Pranayama & Meditation
"Breathing is the only function of the body we can perform voluntarily or involuntarily."
How we breathe has an affect on our physical and emotional health. It effects everything from our cardiovascular system, to our digestive system, how we sleep, and our energy levels. It is also a big part of waste removal. 70 % of the waste products in the body are removed by breath.
Pranayama – meaning extension of the life force or life energy – is a really important part of our yoga practice. Mindful breathing helps bring us fully into the present moment, helps to calm and quiet our mind and improves our concentration during our Asana practice.
Here are a few breathing techniques that can really transform your practice and have a positive affect on your overall health.
The Full Yogic Breath
Benefits: Reduces stress and anxiety. Brings us into the present moment. Improves lung capacity. Gets more oxygen into the body.
Try to sit comfortably with an erect spine.
Breathing through the nose, begin each inhale by gently pushing the abdomen out…continue the inhale by expanding the ribcage in all directions and complete the inhale by filling upper chest, all the way up to the collar bones.
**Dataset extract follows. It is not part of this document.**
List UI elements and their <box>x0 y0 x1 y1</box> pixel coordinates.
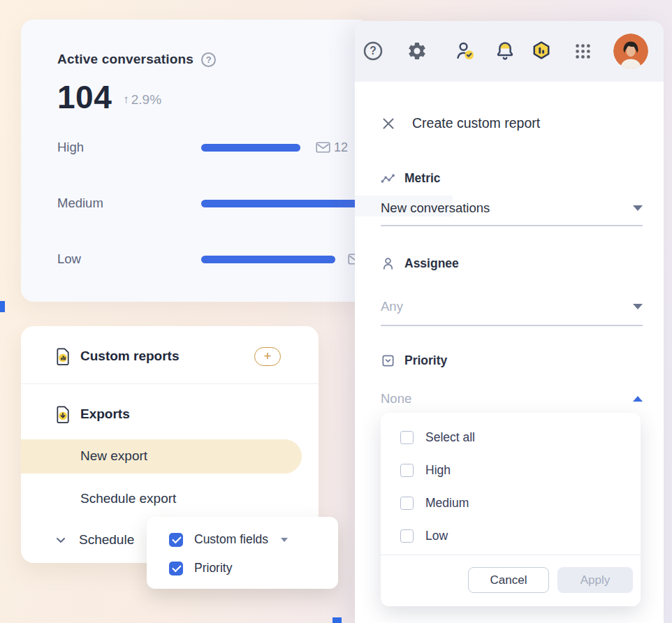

On the exhalation, let go of the breath first from upper chest, then from the rib cage and complete the exhalation by emptying out the abdominal region by gently drawing the belly back towards the spine. Do 10-20 rounds
Try to make the breath nice and smooth and deep
Ujjayi Pranayama ~ Victorious Breath
Benefits: Improves concentration in postures. Creates heat which removes toxins. Calming yet energizing. Increases oxygen flow.
Start by taking a full inhale through the nose. Begin the exhalation by opening the mouth, slowly and steadily push the air out gently constricting the back of the throat until you produce a whispering sound.Then close the mouth and try to maintain the whispering sound, continuing to breathe smoothly and deeply in and out through the nose, whilst feeling the air brush across the back of the throat.
Kapalbhati ~ Shining Skull
Kapalbhati is a highly energizing abdominal breathing exercise. It is considered a Kriya (cleanse) to prepare us for Pranayama and Meditation by clearing the mind of thoughts.
Avoid practicing kapalbhati if you suffer from high blood pressure or heart disease. It is also better to avoid whilst pregnant or during menstruation.
Kapalbhati involves short powerful exhalations followed by passive inhalations.
Sit comfortably with an erect spine.
Generate the exhale by powerfully contracting the low belly, drawing it back towards the spine. The inhale happens naturally as you relax the belly. The inhale should take slightly longer than the exhale.
Repeat 20 to 30 times. Then sit with your eyes closed breathing normally. Do 3 to 5 rounds. Start slowly, each inhale/exhale cycle should take about two seconds. As you become more adept, you can increase the pace of the inhales/exhales and also the amount.
Nadi Shoddhana Pranayama ~ Channel cleansing breathing
There are said to be 72,000 Nadis (channels) carrying Prana throughout the body.
Nadi Shoddana helps to clear the channels, bringing balance to the right and left side of the brain and calming the mind for meditation.
Again, try to sit comfortably with an erect spine.
Using your right hand curl your index and middle fingers into the palm.
Take a full inhale through the nose then close the left nostril with the ring and little finger,
Exhale through the right nostril, slowly and steadily emptying the lungs,
Keeping the left nostril closed inhale slowly and steadily through the right nostril
After a full inhalation close the right nostril with the thumb and exhale completely through the left
Keeping the right nostril closed Inhale fully through the left nostril, then close it using the ring and little finger
Exhaling fully through the right
This completes one round of Nadi Shoddhana. Try this for about five minutes. Then as you feel more comfortable you can increase the duration. Afterwards, sit quietly observing the breath.
Vipassana means seeing things as they really are. In this meditation we observe breath, and the sensation of the breath…as it is.
Try to find a comfortable seated position..use a chair, pillows or any kind of props to help if needed. Close your eyes and breathe normally, in and out through the nose. Bring your awareness to the inner rings of your nostrils and the area above your top lip (called the Philtrum).
Feel the breath as it passes in and out of the nostrils and brushes across the Philtrum, observing all the sensations.
Try this for five minutes. Every time your mind wanders off, just come back to the same area and begin observing the sensations again. With practice and patience, the mind will wander less and even become still…and in that stillness there is peace and calm and equanimity.
Whenever you feel ready, increase the duration.